In Seth’s opinion, there is no such thing as good or bad emotions or thoughts, a view that is incongruent with many current New Age views. Take, for example, Seth’s view of aggression. He feels there is a natural aggression that is inherently part of creativity – “the real nature of aggressiveness . . . in its truest sense simply means forceful action. This does not necessarily imply physical force, but instead the power of energy directed into a material action.” (pg. 137) Violence, he claims, comes more from a sense of powerlessness.
Although I agree with much of his ideas, there are some ideas, like the idea that everyone choose how they are going to die, I truly cannot support. Or his provocative ideas about people who live in potential disaster zones. For instance, he says there is a particular kind of person drawn to live in earthquake zones: “Such people are attracted to such spots because of their innate understanding of the astonishing relationship between exterior circumstances and their own private mental and emotional patterns.” Still, he does say some rather nice things about earthquake people – that they have “great energy”, and “intense capacities for creativity and innovation.” (pg. 349)
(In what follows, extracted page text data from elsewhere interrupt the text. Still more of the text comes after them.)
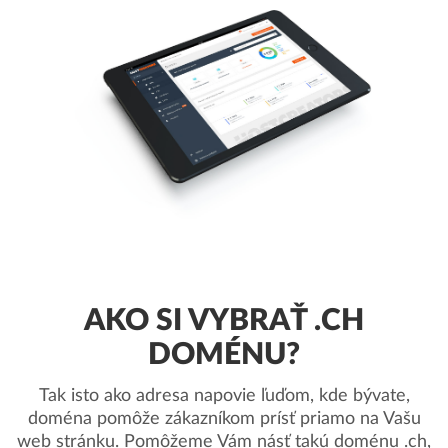
AKO SI VYBRAŤ .CH
DOMÉNU?
Tak isto ako adresa napovie ľuďom, kde bývate,
doména pomôže zákazníkom prísť priamo na Vašu
web stránku. Pomôžeme Vám násť takú doménu .ch,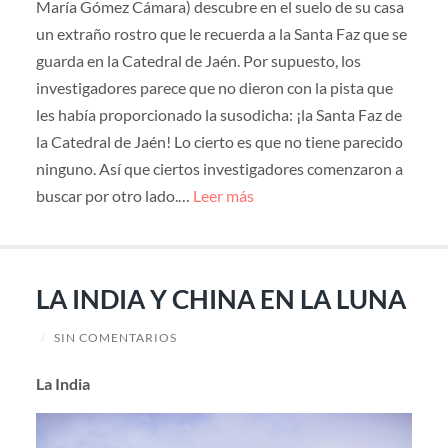
María Gómez Cámara) descubre en el suelo de su casa
un extraño rostro que le recuerda a la Santa Faz que se
guarda en la Catedral de Jaén. Por supuesto, los
investigadores parece que no dieron con la pista que
les había proporcionado la susodicha: ¡la Santa Faz de
la Catedral de Jaén! Lo cierto es que no tiene parecido
ninguno. Así que ciertos investigadores comenzaron a
buscar por otro lado.…
Leer más
LA INDIA Y CHINA EN LA LUNA
/
SIN COMENTARIOS
La India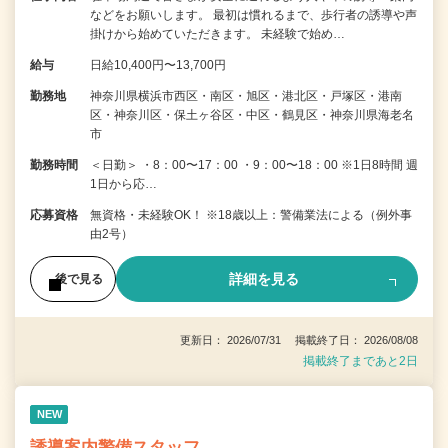
などをお願いします。 最初は慣れるまで、歩行者の誘導や声
掛けから始めていただきます。 未経験で始め…
給与
日給10,400円〜13,700円
勤務地
神奈川県横浜市西区・南区・旭区・港北区・戸塚区・港南
区・神奈川区・保土ヶ谷区・中区・鶴見区・神奈川県海老名
市
勤務時間
＜日勤＞ ・8：00〜17：00 ・9：00〜18：00 ※1日8時間 週
1日から応…
応募資格
無資格・未経験OK！ ※18歳以上：警備業法による（例外事
由2号）
詳細を見る
後で見る
更新日： 2026/07/31 掲載終了日： 2026/08/08
掲載終了まであと2日
NEW
誘導案内警備スタッフ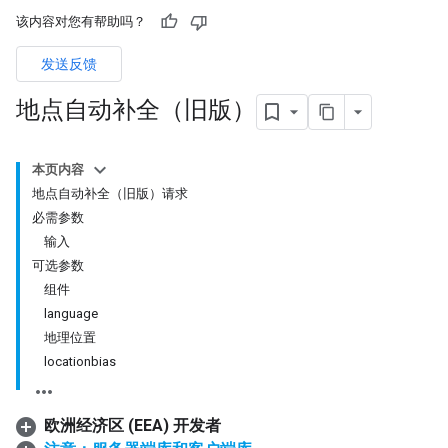
该内容对您有帮助吗？
发送反馈
地点自动补全（旧版）
本页内容
地点自动补全（旧版）请求
必需参数
输入
可选参数
组件
language
地理位置
locationbias
欧洲经济区 (EEA) 开发者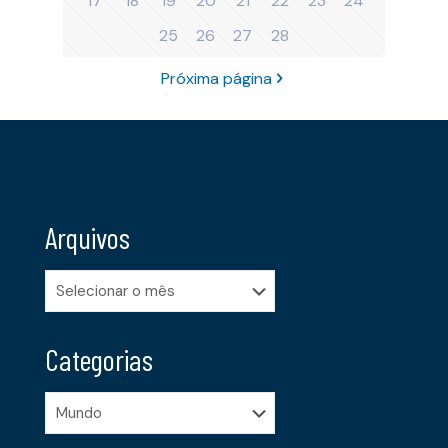
17
18
19
20
21
22
23
24
25
26
27
28
Próxima página
Arquivos
Arquivos
Categorias
Categorias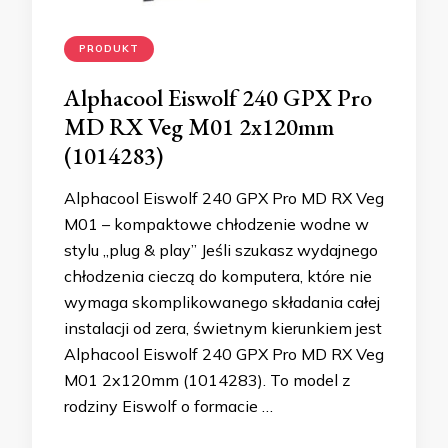
PRODUKT
Alphacool Eiswolf 240 GPX Pro
MD RX Veg M01 2x120mm
(1014283)
Alphacool Eiswolf 240 GPX Pro MD RX Veg
M01 – kompaktowe chłodzenie wodne w
stylu „plug & play” Jeśli szukasz wydajnego
chłodzenia cieczą do komputera, które nie
wymaga skomplikowanego składania całej
instalacji od zera, świetnym kierunkiem jest
Alphacool Eiswolf 240 GPX Pro MD RX Veg
M01 2x120mm (1014283). To model z
rodziny Eiswolf o formacie …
Nevertheless, I can heartily recommend this unique book. Reading it, I felt stimulated, encouraged, and generally entertained. I found myself later ruminating over some of the passages. Right now, for instance, I am mulling over Seth’s theory that each of us is part of a greater self, a self that simultaneously is having adventures in other places and other times. Is that sudden thought I have about jousting coming from my medieval self in the midst of battle? Who knows! But it sure is fun to consider.